„Trauma van Syrisch kind na bombardementen en geweld groot”
Wezen in Afrika, kinderen van alleenstaande moeders met een verslaving of jongens en meisjes in het door oorlog verscheurde Syrië. SOS Kinderdorpen ontfermt zich wereldwijd over onder anderen 80.000 kinderen die de zorg van hun familie missen. De Nederlandse tak bestond eind vorige maand vijftig jaar.

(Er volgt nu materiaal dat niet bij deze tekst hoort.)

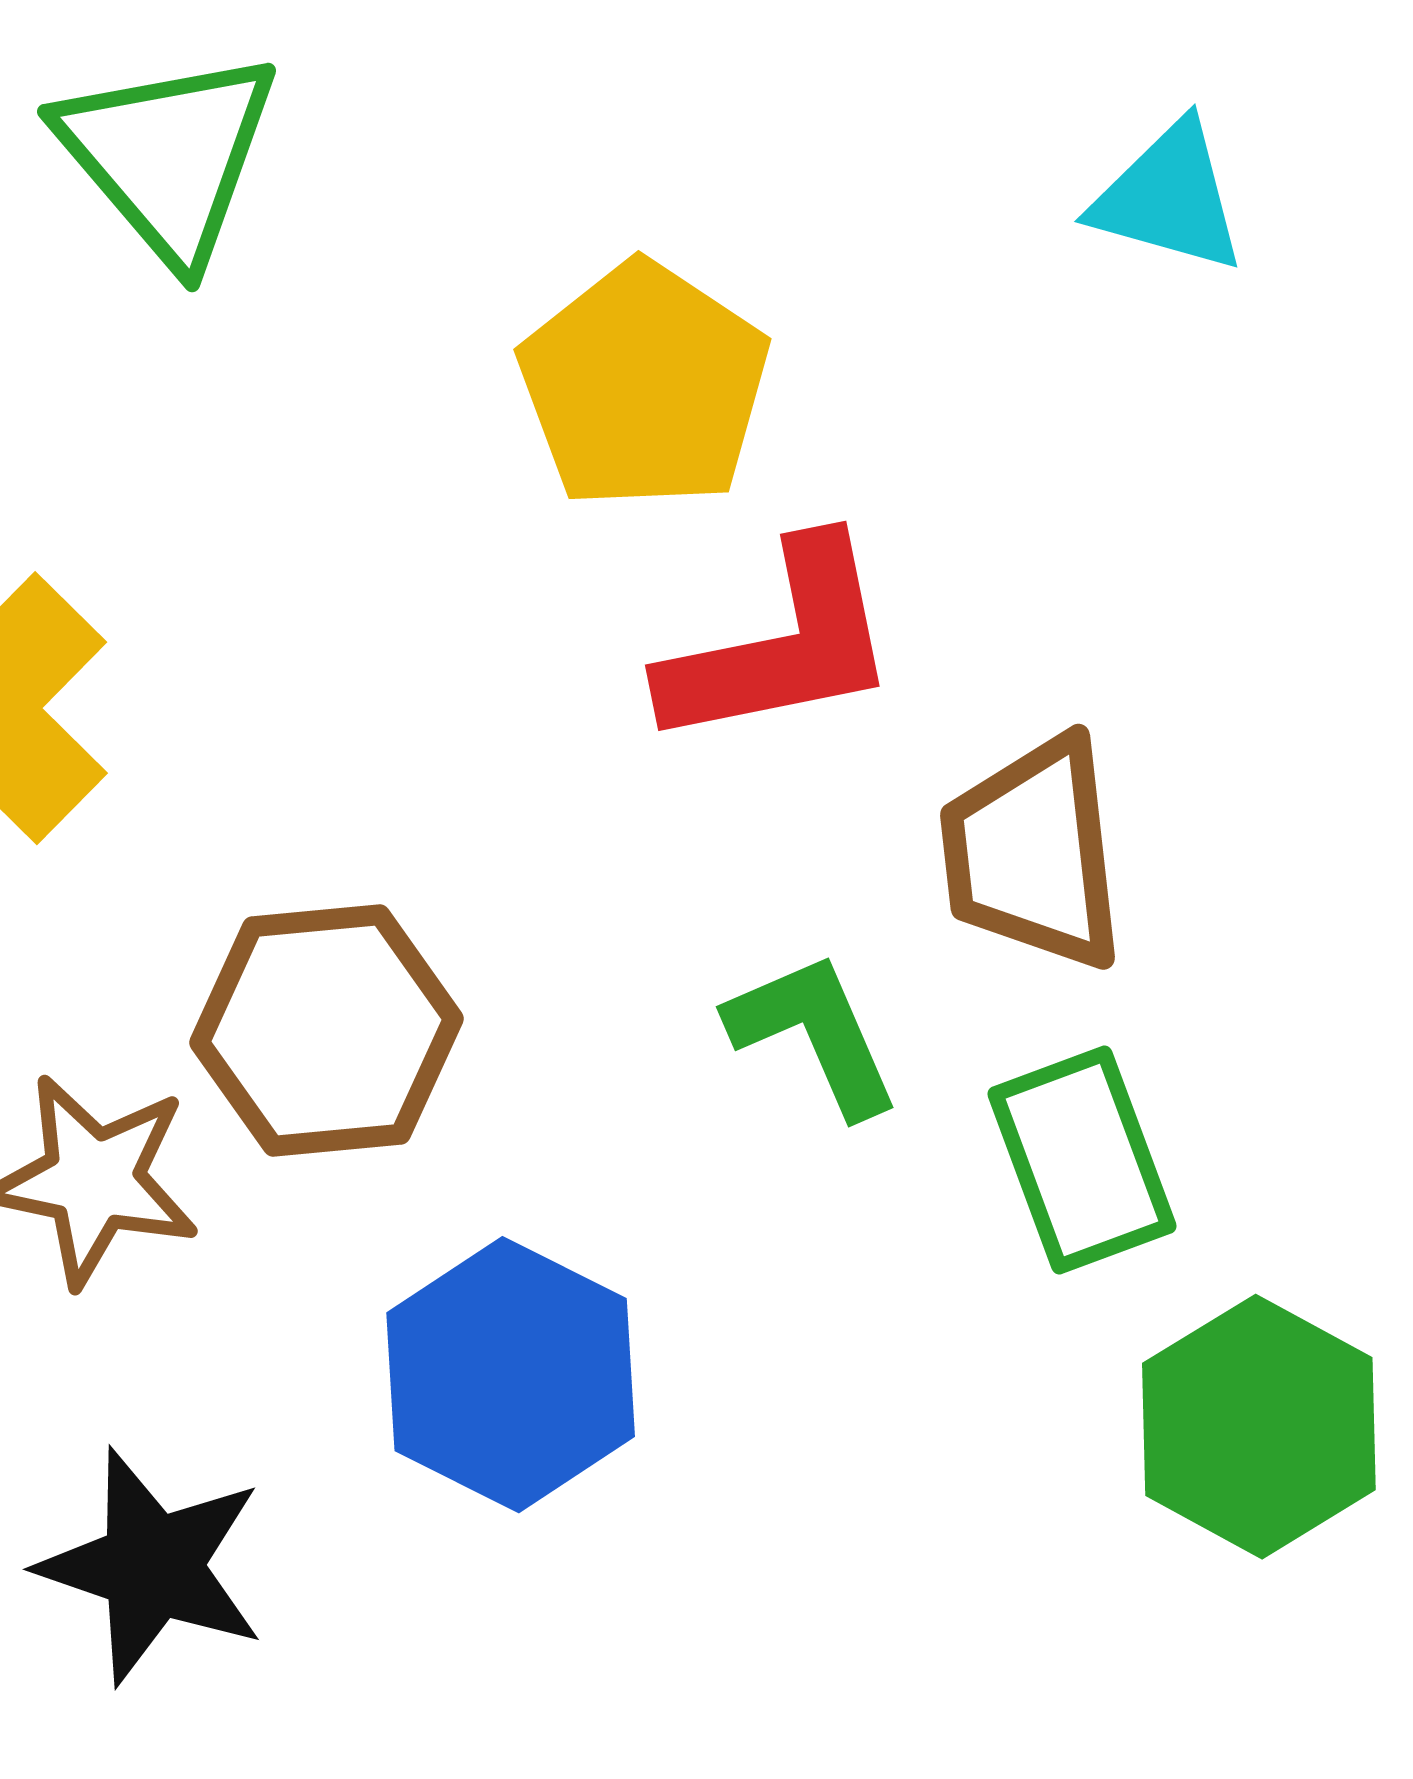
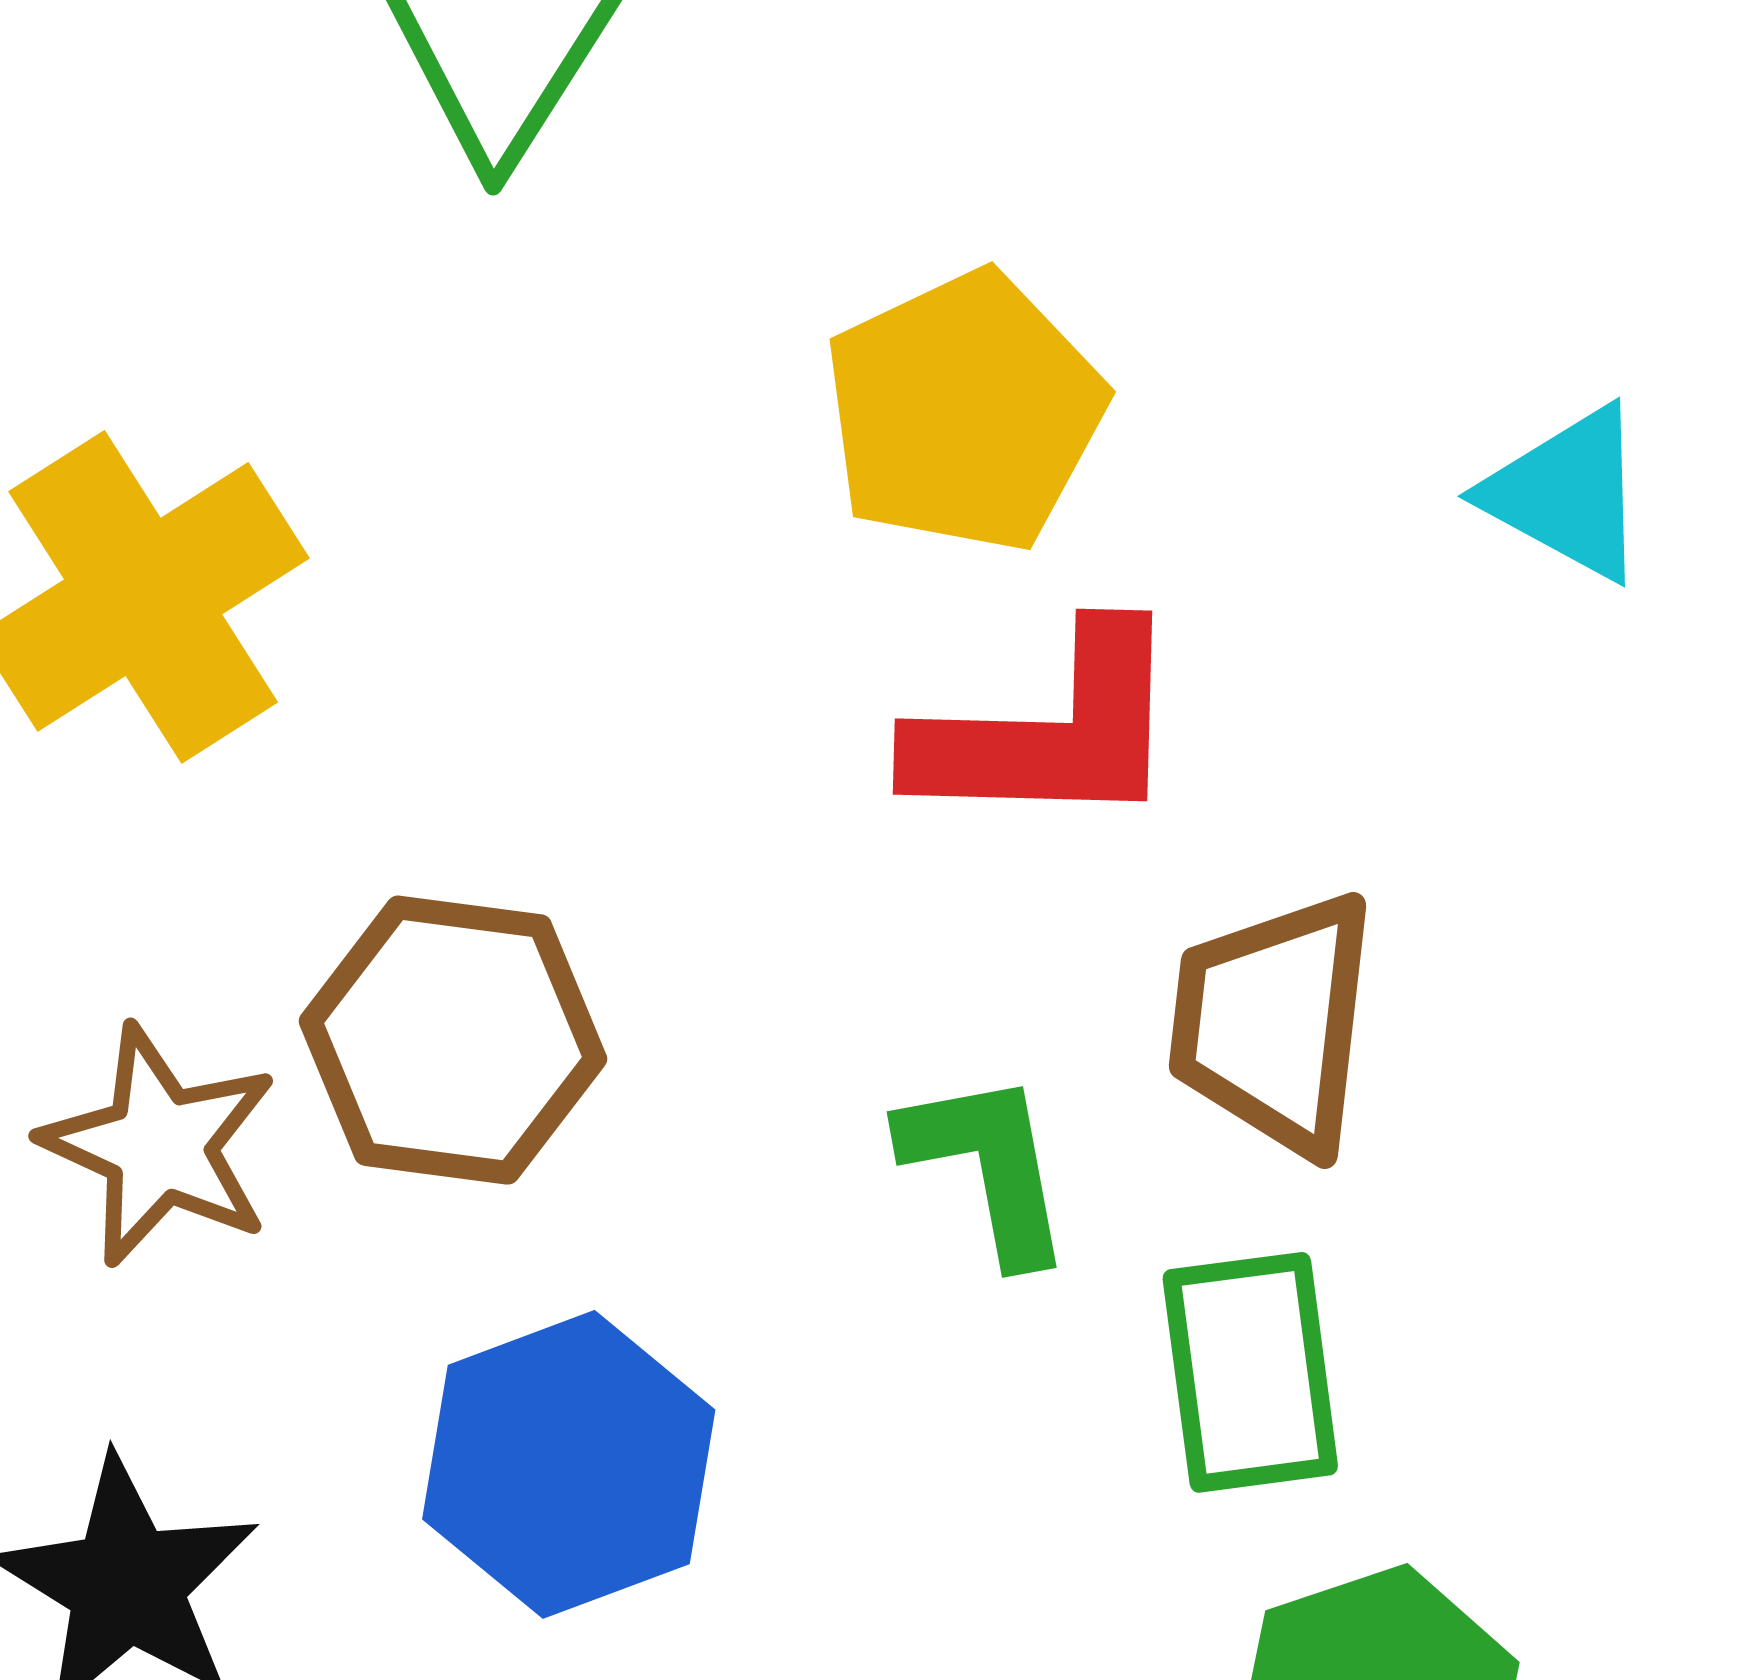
cyan triangle: (1169, 198) -> (1567, 493), moved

Margot Ende werkt dertien jaar bij SOS Kinderdorpen Nederland en is sinds 2011 directeur. Ze vertelt dat de organisatie in 1965 werd opgericht door Yvonne Meyer-Praxmarer, een Oostenrijkse die in Nederland woonde. „Zij was geïnspireerd door een ontmoeting met de oprichter van SOS Kinderdorpen Internationaal. De zorg voor kinderen die niemand hebben, sprak haar aan, evenals de slogan ”Niemand kan iedereen helpen, maar iedereen kan iemand helpen”. Aan haar keukentafel in Abcoude is Yvonne, die inmiddels is overleden, de Nederlandse organisatie gestart. Ze gaf voorlichting en presentaties op onder meer scholen om geld in te zamelen.”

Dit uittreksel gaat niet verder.